Given information section start

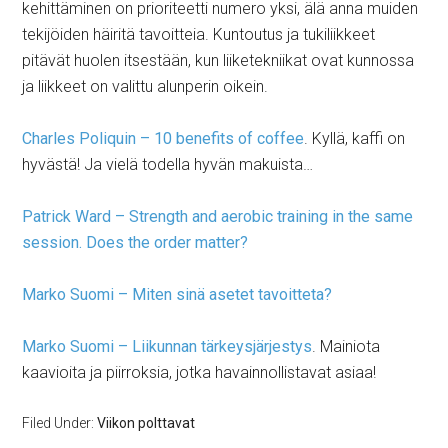
kehittäminen on prioriteetti numero yksi, älä anna muiden
tekijöiden häiritä tavoitteia. Kuntoutus ja tukiliikkeet
pitävät huolen itsestään, kun liiketekniikat ovat kunnossa
ja liikkeet on valittu alunperin oikein.
Charles Poliquin – 10 benefits of coffee
. Kyllä, kaffi on
hyvästä! Ja vielä todella hyvän makuista…
Patrick Ward – Strength and aerobic training in the same
session. Does the order matter?
Marko Suomi – Miten sinä asetet tavoitteta?
Marko Suomi – Liikunnan tärkeysjärjestys
. Mainiota
kaavioita ja piirroksia, jotka havainnollistavat asiaa!
Filed Under:
Viikon polttavat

Given information section end

> [What the task asks]
What you return should match the records above word for word, minus the pictures.

> [Worked solution]
kehittäminen on prioriteetti numero yksi, älä anna muiden
tekijöiden häiritä tavoitteia. Kuntoutus ja tukiliikkeet
pitävät huolen itsestään, kun liiketekniikat ovat kunnossa
ja liikkeet on valittu alunperin oikein.
Charles Poliquin – 10 benefits of coffee
. Kyllä, kaffi on
hyvästä! Ja vielä todella hyvän makuista…
Patrick Ward – Strength and aerobic training in the same
session. Does the order matter?
Marko Suomi – Miten sinä asetet tavoitteta?
Marko Suomi – Liikunnan tärkeysjärjestys
. Mainiota
kaavioita ja piirroksia, jotka havainnollistavat asiaa!
Filed Under:
Viikon polttavat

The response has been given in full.